** Saved data entries **

--- START ---

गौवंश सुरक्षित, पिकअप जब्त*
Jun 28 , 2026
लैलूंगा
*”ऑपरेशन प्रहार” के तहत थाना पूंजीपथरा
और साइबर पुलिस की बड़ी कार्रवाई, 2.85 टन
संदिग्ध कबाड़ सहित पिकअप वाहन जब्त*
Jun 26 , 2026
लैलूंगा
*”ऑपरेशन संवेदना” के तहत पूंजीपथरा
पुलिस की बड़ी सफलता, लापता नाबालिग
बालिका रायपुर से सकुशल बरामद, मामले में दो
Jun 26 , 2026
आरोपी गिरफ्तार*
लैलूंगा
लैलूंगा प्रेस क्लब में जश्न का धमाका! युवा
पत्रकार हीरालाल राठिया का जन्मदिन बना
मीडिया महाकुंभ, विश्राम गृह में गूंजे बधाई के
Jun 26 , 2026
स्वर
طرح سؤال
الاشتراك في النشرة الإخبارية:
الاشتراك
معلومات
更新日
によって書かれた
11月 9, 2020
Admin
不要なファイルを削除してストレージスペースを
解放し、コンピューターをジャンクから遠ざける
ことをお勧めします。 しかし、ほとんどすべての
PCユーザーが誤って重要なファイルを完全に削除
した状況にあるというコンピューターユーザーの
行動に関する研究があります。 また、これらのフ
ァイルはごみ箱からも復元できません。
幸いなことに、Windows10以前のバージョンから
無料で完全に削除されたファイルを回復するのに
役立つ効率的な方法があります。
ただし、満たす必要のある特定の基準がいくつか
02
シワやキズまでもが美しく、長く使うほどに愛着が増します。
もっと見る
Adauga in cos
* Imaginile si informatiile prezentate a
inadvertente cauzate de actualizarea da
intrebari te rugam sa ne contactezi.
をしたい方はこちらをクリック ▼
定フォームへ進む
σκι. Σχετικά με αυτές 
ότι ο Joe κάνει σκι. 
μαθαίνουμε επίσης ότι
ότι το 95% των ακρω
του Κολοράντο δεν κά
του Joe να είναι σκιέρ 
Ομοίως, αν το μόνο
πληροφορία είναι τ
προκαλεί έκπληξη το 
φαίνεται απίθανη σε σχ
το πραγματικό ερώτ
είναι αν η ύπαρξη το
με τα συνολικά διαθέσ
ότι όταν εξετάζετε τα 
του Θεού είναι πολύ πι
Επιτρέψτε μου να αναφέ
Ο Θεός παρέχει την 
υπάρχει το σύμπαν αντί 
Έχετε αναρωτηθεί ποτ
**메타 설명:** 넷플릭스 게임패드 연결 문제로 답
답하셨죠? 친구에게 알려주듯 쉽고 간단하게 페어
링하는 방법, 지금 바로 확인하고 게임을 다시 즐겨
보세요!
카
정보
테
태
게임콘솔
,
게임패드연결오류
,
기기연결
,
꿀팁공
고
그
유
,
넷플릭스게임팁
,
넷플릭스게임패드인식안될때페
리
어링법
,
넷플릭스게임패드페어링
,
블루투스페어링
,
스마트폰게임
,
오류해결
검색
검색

--- END ---

** Exercise **
Transcribe all of the records exactly.

** Expected answer **
गौवंश सुरक्षित, पिकअप जब्त*
Jun 28 , 2026
लैलूंगा
*”ऑपरेशन प्रहार” के तहत थाना पूंजीपथरा
और साइबर पुलिस की बड़ी कार्रवाई, 2.85 टन
संदिग्ध कबाड़ सहित पिकअप वाहन जब्त*
Jun 26 , 2026
लैलूंगा
*”ऑपरेशन संवेदना” के तहत पूंजीपथरा
पुलिस की बड़ी सफलता, लापता नाबालिग
बालिका रायपुर से सकुशल बरामद, मामले में दो
Jun 26 , 2026
आरोपी गिरफ्तार*
लैलूंगा
लैलूंगा प्रेस क्लब में जश्न का धमाका! युवा
पत्रकार हीरालाल राठिया का जन्मदिन बना
मीडिया महाकुंभ, विश्राम गृह में गूंजे बधाई के
Jun 26 , 2026
स्वर
طرح سؤال
الاشتراك في النشرة الإخبارية:
الاشتراك
معلومات
更新日
によって書かれた
11月 9, 2020
Admin
不要なファイルを削除してストレージスペースを
解放し、コンピューターをジャンクから遠ざける
ことをお勧めします。 しかし、ほとんどすべての
PCユーザーが誤って重要なファイルを完全に削除
した状況にあるというコンピューターユーザーの
行動に関する研究があります。 また、これらのフ
ァイルはごみ箱からも復元できません。
幸いなことに、Windows10以前のバージョンから
無料で完全に削除されたファイルを回復するのに
役立つ効率的な方法があります。
ただし、満たす必要のある特定の基準がいくつか
02
シワやキズまでもが美しく、長く使うほどに愛着が増します。
もっと見る
Adauga in cos
* Imaginile si informatiile prezentate a
inadvertente cauzate de actualizarea da
intrebari te rugam sa ne contactezi.
をしたい方はこちらをクリック ▼
定フォームへ進む
σκι. Σχετικά με αυτές 
ότι ο Joe κάνει σκι. 
μαθαίνουμε επίσης ότι
ότι το 95% των ακρω
του Κολοράντο δεν κά
του Joe να είναι σκιέρ 
Ομοίως, αν το μόνο
πληροφορία είναι τ
προκαλεί έκπληξη το 
φαίνεται απίθανη σε σχ
το πραγματικό ερώτ
είναι αν η ύπαρξη το
με τα συνολικά διαθέσ
ότι όταν εξετάζετε τα 
του Θεού είναι πολύ πι
Επιτρέψτε μου να αναφέ
Ο Θεός παρέχει την 
υπάρχει το σύμπαν αντί 
Έχετε αναρωτηθεί ποτ
**메타 설명:** 넷플릭스 게임패드 연결 문제로 답
답하셨죠? 친구에게 알려주듯 쉽고 간단하게 페어
링하는 방법, 지금 바로 확인하고 게임을 다시 즐겨
보세요!
카
정보
테
태
게임콘솔
,
게임패드연결오류
,
기기연결
,
꿀팁공
고
그
유
,
넷플릭스게임팁
,
넷플릭스게임패드인식안될때페
리
어링법
,
넷플릭스게임패드페어링
,
블루투스페어링
,
스마트폰게임
,
오류해결
검색
검색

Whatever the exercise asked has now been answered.